Tuesday, 17 January 2017

Book Review: WITNESS by Caroline Mitchell


Witness



Title:
 Witness
Author: Caroline Mitchell
Publisher: Thomas & Mercer
Read: December 2016 / January 2017


Synopsis (Goodreads):

To Rebecca it was a brave decision that led to her freedom from domestic abuse. To Solomon it was the ultimate betrayal.

It’s been ten years since Rebecca’s testimony saw Solomon locked away. Enough time for the nightmares to recede, the nerves to relax; enough time to rebuild her life and put the past behind her.

Then one day a phone rings in her bedroom—but it’s not her phone. Solomon has been in her home, and has a very simple message for her: for each of the ten years he has spent in jail, Rebecca must witness a crime. And, to make matters worse, she has to choose the victims.

Fail to respond and you get hurt. Talk to police and you die. Ready to play? You have sixty seconds to decide…

As the crimes grow more severe, the victims closer to home, Rebecca is forced to confront a past she had hoped was gone forever.


My thoughts:


Ten years ago, Rebecca finally managed to get away from her abusive partner Solomon and start a new life. Now mother to young Lottie and wife to veterinarian Sean she lives a peaceful existence in the Welsh countryside belying her traumatic past, which she has successfully hidden from her family. Her life is about to change when Solomon is released from prison after serving ten years for murder. Rebecca knows that it won’t be long until he will come to find her – and seek revenge. But even Rebecca could not have foreseen what Solomon has in store for her. To save herself and her family, she must become a player in a twisted game he has devised specially for her. For every year of his prison sentence, Rebecca must choose a victim for a crime Solomon has planned, and witness it unfold – and therefore become an accomplice in his crimes.

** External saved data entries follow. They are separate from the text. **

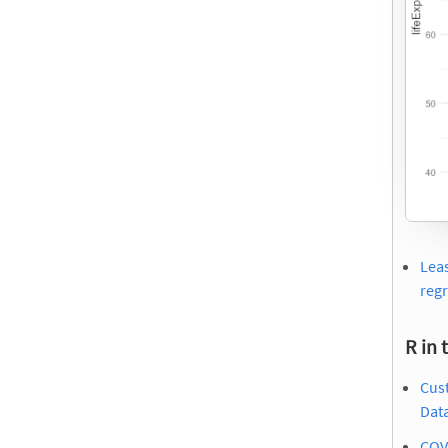
Leas
reg
R in 
Cus
Dat
COVI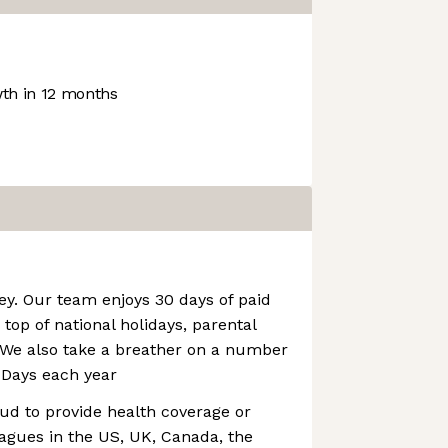
th in 12 months
key. Our team enjoys 30 days of paid
top of national holidays, parental
. We also take a breather on a number
Days each year
ud to provide health coverage or
eagues in the US, UK, Canada, the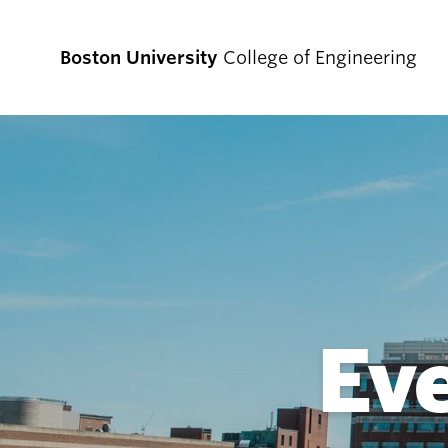
Boston University
College of Engineering
Prospective
Students
Prospective Undergraduate Students
Prospective Graduate Students
Ev
Academics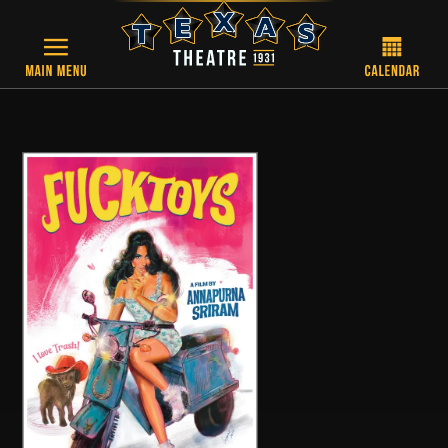
Skip to main content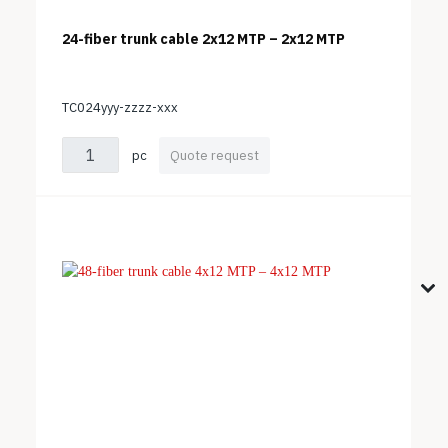
24-fiber trunk cable 2x12 MTP – 2x12 MTP
TC024yyy-zzzz-xxx
pc
Quote request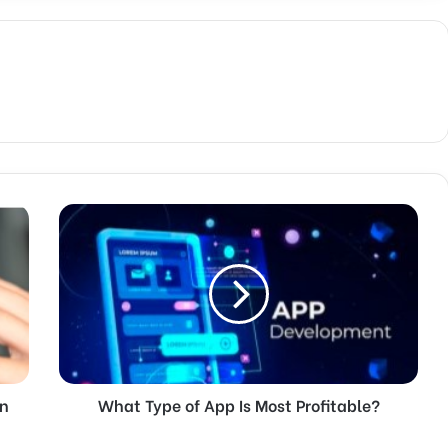
in
What Type of App Is Most Profitable?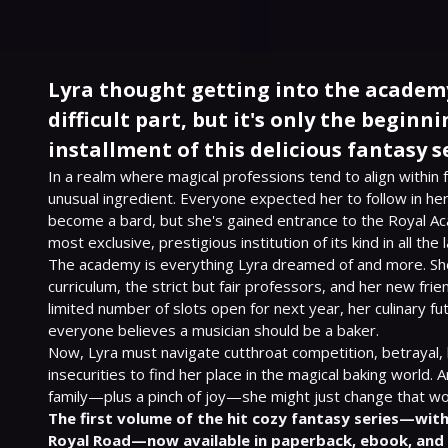
Lyra thought getting into the academ
difficult part, but it's only the beginnin
installment of this delicious fantasy se
In a realm where magical professions tend to align within fa
unusual ingredient. Everyone expected her to follow in her
become a bard, but she's gained entrance to the Royal Ac
most exclusive, prestigious institution of its kind in all the l
The academy is everything Lyra dreamed of and more. She
curriculum, the strict but fair professors, and her new frie
limited number of slots open for next year, her culinary f
everyone believes a musician should be a baker.

Now, Lyra must navigate cutthroat competition, betrayal, l
insecurities to find her place in the magical baking world. 
The first volume of the hit cozy fantasy series—with
Royal Road—now available in paperback, ebook, and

In a market saturated with crime novels, it is difficult to come across an original idea that has not been explored before. In Witness, Mitchell has found the one element that makes her novel unique – the game Solomon plays with Rebecca to get his revenge for ten years in prison after she betrayed him and handed him over to the authorities. I loved the premise of the story, which makes Rebecca an accomplice in Solomon’s crimes, simply by being forced to choose the victims. Very clever! The idea is both confronting as well as thought provoking: would you choose your victims from amongst your enemies so you can justify that they will only get what they deserve? How sweet is revenge, really, when it comes down to it? There is so much potential in this idea and the ethical and moral dilemmas arising from it, it could have served as the single element of the whole story and still succeeded in keeping the reader’s interest. If only Rebecca had been a character I could have liked, wanted to understand, care for! Which is exactly where the novel failed for me – as hard as I tried (and I really did), I could not empathise with any of the characters. Despite insightful descriptions of domestic abuse that would make anyone’s skin crawl, Rebecca remained an enigma to me, and I never quite understood her motives or the torment she would / should have felt when confronted with her abusive former boyfriend once again. Solomon, the ultimate sociopath, was such a stereotype that his chapters didn’t ring true for me, and the book would have worked better if it had excluded his POV altogether.

I really wanted to like this book, because it had so much potential to be great, and Mitchell definitely knows how to write and build suspense. On self-reflection, I don’t think that I judge a book simply by whether I like the characters. I think I can deal with unlikeable protagonists, for example Paul Morris in Sabine Durrant’s Lie With Me, as long as I can relate to them, picture them as flesh and blood beings in my head until the acquire a life of their own, infiltrating my very being whilst the story plays out in my mind. Unfortunately, this never happened for me here. The one thing that kept me reading on, and pick the book up time and time again when I had vowed to give up on it, was the brilliance of Solomon’s “game”, which intrigued me until its final conclusion.


I realise that I am definitely in the minority here, my twin stars drowned by a tidal wave of 5-star reviews, which just goes to show that readers are individuals, with different tastes, preferences, likes and dislikes. This is why everyone should take my review with a grain of salt, and just as it has been intended – as my personal opinion only.


Thank you to Netgalley and the publisher for providing me with a free electronic copy of this novel in exchange for an honest review.